Hawkins vehemently disagrees with this point, and believes that basing approaches on existing methods means Hinton and other AI researchers are not going to be able to imbue their systems with the generality needed for true machine intelligence.
Another influential Googler agrees.
"We have neuroscientists in our team so we can be biologically inspired but are not slavish to it," Google Fellow Jeff Dean (creator of MapReduce, the Google File System, and now a figure in Google's own "Brain Project" team, also known as its AI division) told us this year.
"I'm surprised by how few people believe they need to understand how the brain works to build intelligent machines," Hawkins said. "I'm disappointed by this."
Nuts and Boltzmann
Prof Hinton's foundational technologies, for example, are Boltzmann machines – advanced "stochastic recurrent neural network" tools that try to mimic some of the characteristics of the brain, which sit at the heart of Prof Hinton's deep belief networks [PDF].
"The neurons in a restricted Boltzmann machine are not even close [to the brain] – it's not even an approximation," Hawkins told us.
Even Google is not sure about which way to bet on how to build an artificial mind, as illustrated by its buy of UK company DeepMind Technologies earlier this year.
That company's founder, Demis Hassabis, has done detailed work on fundamental neuroscience, and has built technology out of this understanding. In 2010, it was reported that he mentioned both Hawkins' Hierarchical Temporal Memory and Prof Hinton's Deep Belief Networks when giving a talk on viable general artificial intelligence approaches.

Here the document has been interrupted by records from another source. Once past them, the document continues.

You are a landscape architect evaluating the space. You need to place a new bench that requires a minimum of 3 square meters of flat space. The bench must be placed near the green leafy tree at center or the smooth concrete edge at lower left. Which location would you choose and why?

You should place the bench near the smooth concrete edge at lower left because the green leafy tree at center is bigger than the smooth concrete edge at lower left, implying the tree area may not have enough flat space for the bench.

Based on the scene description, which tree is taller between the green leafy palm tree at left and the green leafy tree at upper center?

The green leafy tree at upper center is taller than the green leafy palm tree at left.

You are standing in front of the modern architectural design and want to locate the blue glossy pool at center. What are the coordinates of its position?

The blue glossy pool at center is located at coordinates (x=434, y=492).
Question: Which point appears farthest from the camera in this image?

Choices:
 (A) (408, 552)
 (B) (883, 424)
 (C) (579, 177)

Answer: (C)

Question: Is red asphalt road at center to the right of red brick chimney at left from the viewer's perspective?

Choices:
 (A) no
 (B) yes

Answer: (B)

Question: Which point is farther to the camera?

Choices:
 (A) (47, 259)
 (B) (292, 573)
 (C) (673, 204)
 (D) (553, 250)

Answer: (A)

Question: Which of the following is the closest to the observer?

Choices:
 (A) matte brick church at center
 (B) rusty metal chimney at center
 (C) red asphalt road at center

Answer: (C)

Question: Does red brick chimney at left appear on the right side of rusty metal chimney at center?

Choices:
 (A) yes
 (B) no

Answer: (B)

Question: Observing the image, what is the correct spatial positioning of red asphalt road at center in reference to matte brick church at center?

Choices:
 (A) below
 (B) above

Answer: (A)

Facebook has gone down similar paths by hiring the influential artificial intelligence academic Yann LeCun to help it "predict what a user is going to do next," among other things.

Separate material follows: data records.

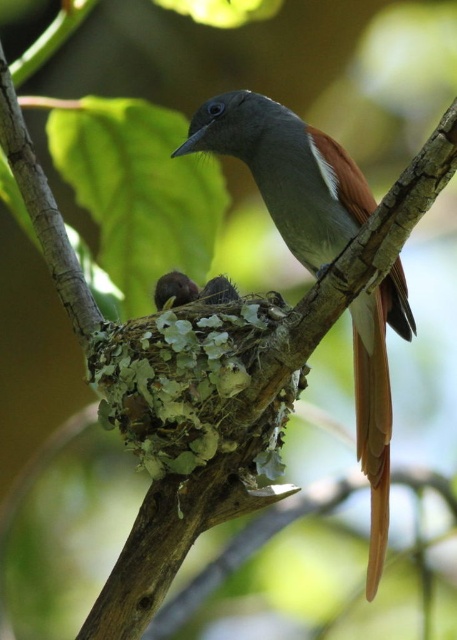 You are observing a bird in the image. Where exactly is the brown glossy bird at center positioned in terms of coordinates?

The brown glossy bird at center is located at point coordinates of [287,172].

Looking at this image, you are a photographer trying to capture the brown glossy bird at center and the brown feathered nest at center in the same frame. Which one will appear larger in your photo?

The brown glossy bird at center will appear larger in the photo because it is closer to the viewer than the brown feathered nest at center. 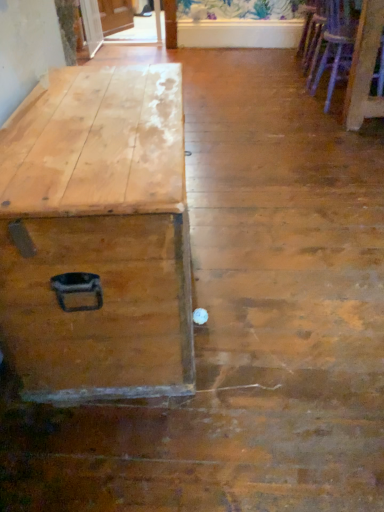 Question: Is natural wood trunk at left taller or shorter than wooden armchair at upper right, the 2th armchair when ordered from front to back?

Choices:
 (A) tall
 (B) short

Answer: (A)

Question: Do you think natural wood trunk at left is within wooden armchair at upper right, the 2th armchair when ordered from front to back, or outside of it?

Choices:
 (A) outside
 (B) inside

Answer: (A)

Question: Which object is the farthest from the natural wood trunk at left?

Choices:
 (A) wooden armchair at right, arranged as the 2th armchair when viewed from the top
 (B) wooden armchair at upper right, the 1th armchair from the back

Answer: (B)

Question: Estimate the real-world distances between objects in this image. Which object is closer to the wooden armchair at upper right, the 2th armchair when ordered from front to back?

Choices:
 (A) natural wood trunk at left
 (B) wooden armchair at right, positioned as the first armchair in bottom-to-top order

Answer: (B) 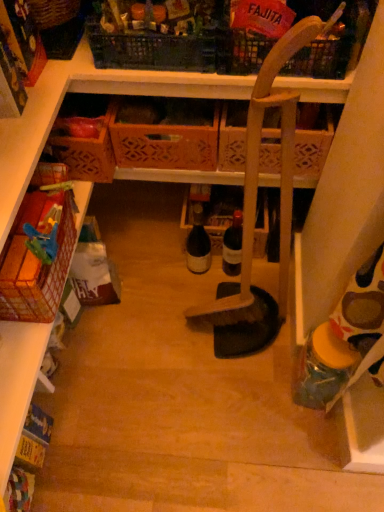 The width and height of the screenshot is (384, 512). Find the location of `vacant space underneath wooden crate at center, the fourth basket positioned from the top (from a real-world perspective)`. vacant space underneath wooden crate at center, the fourth basket positioned from the top (from a real-world perspective) is located at coordinates (168, 212). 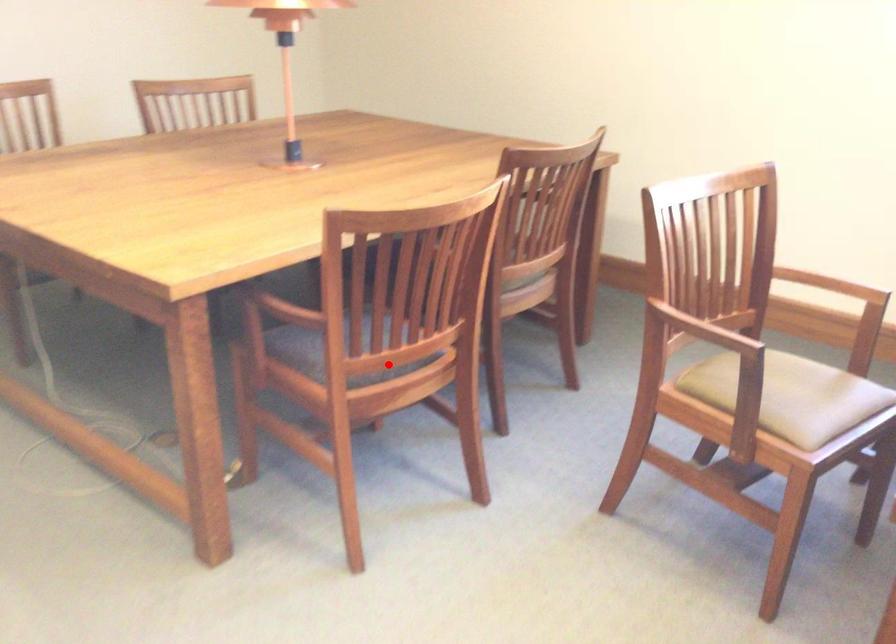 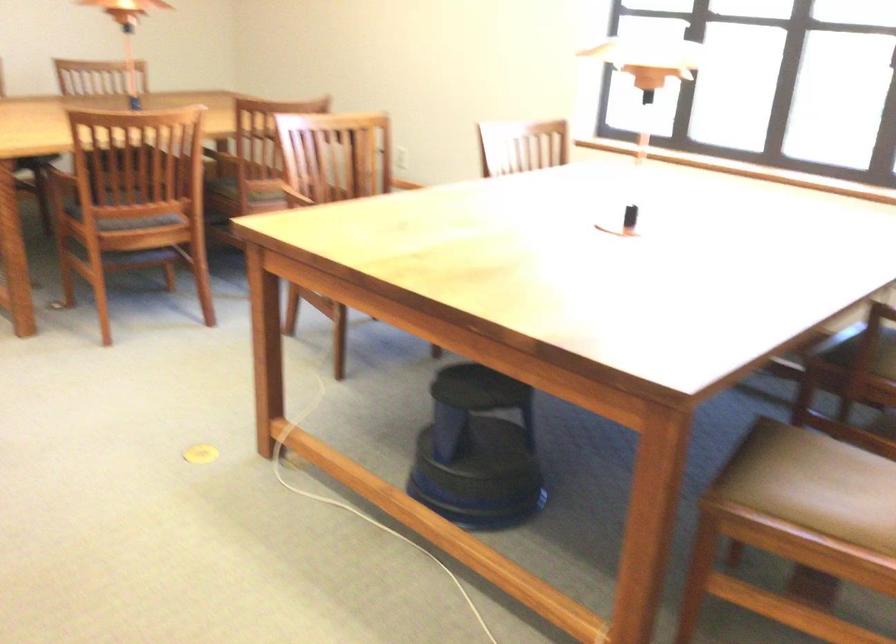 Question: I am providing you with two images of the same scene from different viewpoints. Given a red point in image1, look at the same physical point in image2. Is it:

Choices:
 (A) Closer to the viewpoint
 (B) Farther from the viewpoint

Answer: (B) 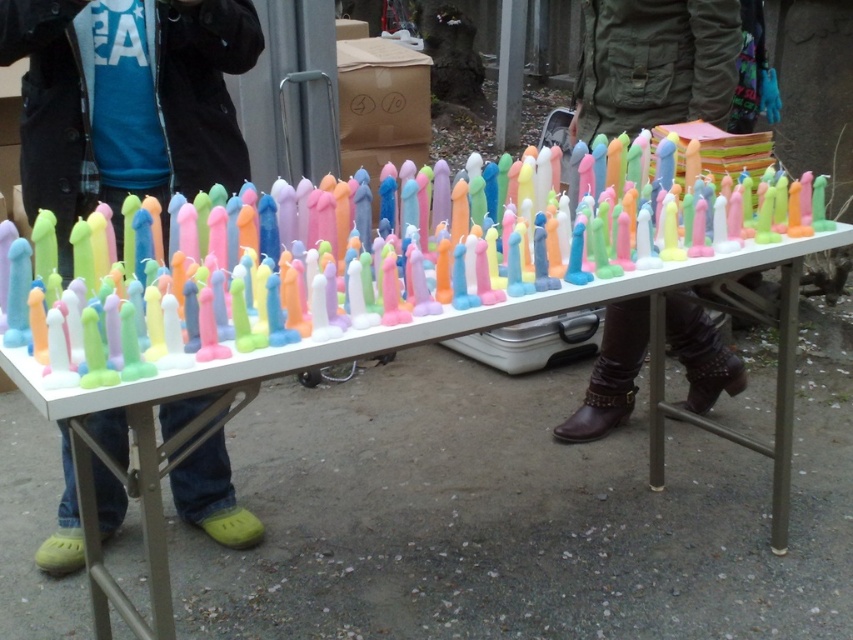 You are standing at the camera position and want to reach the white plastic table at center to pick up a candle. How many steps do you need to take if each step covers 1.5 feet?

The white plastic table at center is 3.90 feet away from the camera. Since each step covers 1.5 feet, you would need to take approximately 3 steps to reach it. The calculation is 3.90 divided by 1.5, which equals 2.6, so rounding up to the nearest whole number gives 3 steps.

You are setting up for an event and need to place a large decorative item on the table. Given the white plastic table at center and the brown leather boots at lower center, which object can accommodate the item based on their sizes?

The white plastic table at center is larger in size than the brown leather boots at lower center, so the table can accommodate the large decorative item. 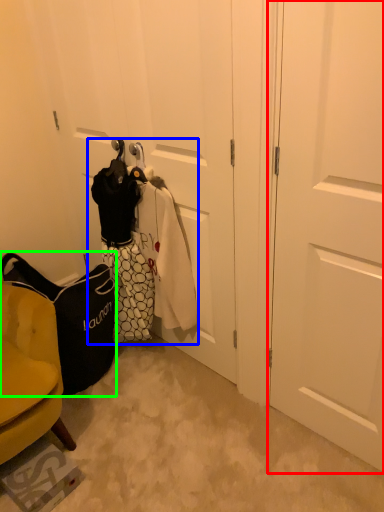 Question: Considering the real-world distances, which object is farthest from door (highlighted by a red box)? laundry (highlighted by a blue box) or handbag (highlighted by a green box)?

Choices:
 (A) laundry
 (B) handbag

Answer: (B)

Microsoft has developed significant capabilities as well, with systems like the wannabe Siri-beater Cortana, and various endeavors by the company's research division, MSR.

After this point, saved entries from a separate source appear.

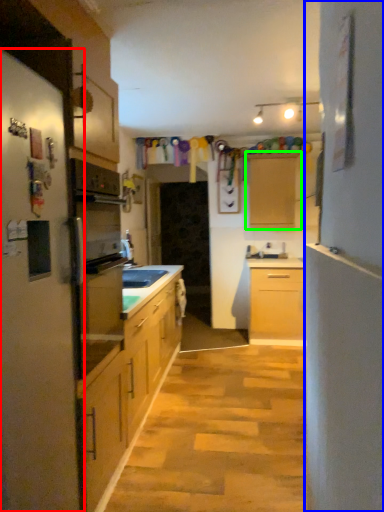 Question: Which object is the farthest from fridge (highlighted by a red box)? Choose among these: side (highlighted by a blue box) or cabinetry (highlighted by a green box).

Choices:
 (A) side
 (B) cabinetry

Answer: (B) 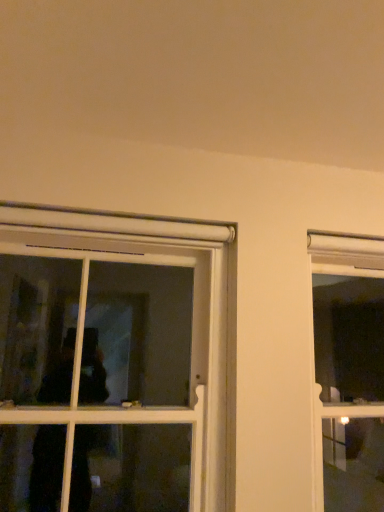 Question: From the image's perspective, is white plastic window at left, which is counted as the second window, starting from the right, above or below clear glass window at right, which is the second window from left to right?

Choices:
 (A) below
 (B) above

Answer: (B)

Question: Is white plastic window at left, the 1th window viewed from the left, bigger or smaller than clear glass window at right, which is counted as the 1th window, starting from the right?

Choices:
 (A) small
 (B) big

Answer: (B)

Question: Looking at their shapes, would you say white plastic window at left, which is counted as the second window, starting from the right, is wider or thinner than clear glass window at right, which is counted as the 1th window, starting from the right?

Choices:
 (A) thin
 (B) wide

Answer: (A)

Question: Relative to white plastic window at left, which is counted as the second window, starting from the right, is clear glass window at right, which is counted as the 1th window, starting from the right, in front or behind?

Choices:
 (A) front
 (B) behind

Answer: (B)

Question: Looking at their shapes, would you say clear glass window at right, which is the second window from left to right, is wider or thinner than white plastic window at left, which is counted as the second window, starting from the right?

Choices:
 (A) wide
 (B) thin

Answer: (A)

Question: Is clear glass window at right, which is the second window from left to right, to the left or to the right of white plastic window at left, which is counted as the second window, starting from the right, in the image?

Choices:
 (A) right
 (B) left

Answer: (A)

Question: From a real-world perspective, is clear glass window at right, which is counted as the 1th window, starting from the right, positioned above or below white plastic window at left, which is counted as the second window, starting from the right?

Choices:
 (A) above
 (B) below

Answer: (B) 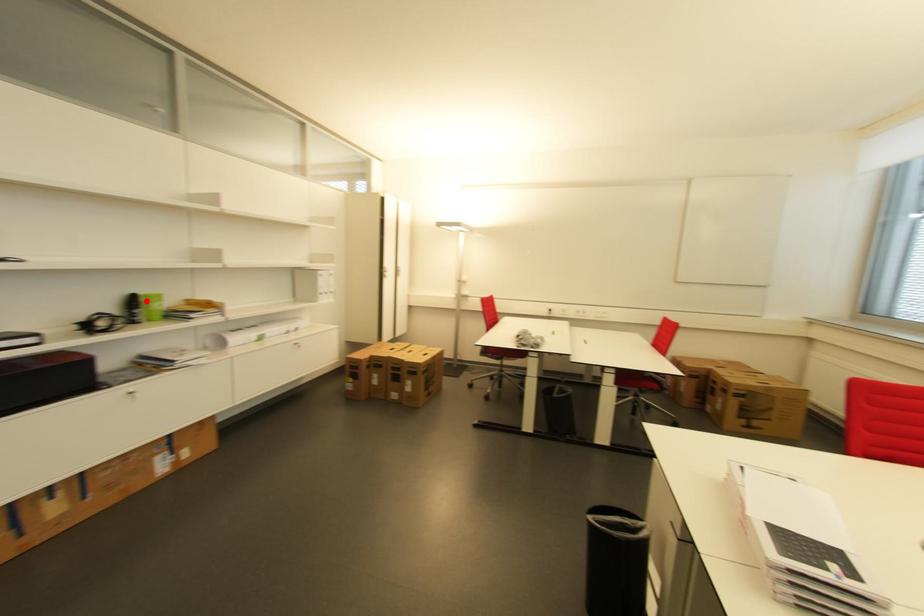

Though the techniques these various researchers employ differ, they all depend on training a dataset over a large amount of information, and then selectively retraining it as information changes.
These AI efforts are built around dealing with problems backed up by large and relatively predictable datasets. This has yielded some incredible inventions, such as reasonable natural language processing, the identification of objects in images, and the tagging of stuff in videos.
It has not and cannot, however, yield a framework for a general intelligence, as it doesn't have the necessary architecture for data apprehension, analysis, retention, and recognition that our own brains do, Hawkins claimed.
His focus on time is why he believes his approach will win – something that the consumer internet giants are slowly waking up to.
It's all about time
"I would say that Hawkins is focusing more on how things unfold over time, which I think is very important," Google's research director Peter Norvig told El Reg via email, "while most of the current deep learning work assumes a static representation, unchanging over time.
"I suspect that as we scale up the applications (ie, from still images to video sequences, and from extracting noun-phrase entities in text to dealing with whole sentences denoting actions), that there will be more emphasis on the unfolding of dynamic processes over time."
Another former Googler concurs, with Prof Andrew Ng telling us via email: "Hawkins' work places a huge emphasis on learning from sequences. While most deep learning researchers also think that learning from sequences is important, we just haven't figured out ways to do so that we're happy with yet."
Prof Geoff Hinton echoes this praise. "He has great insights about the types of computation the brain must be doing," he told us – but argued that Hawkins' actual algorithmic contributions have been "disappointing" so far.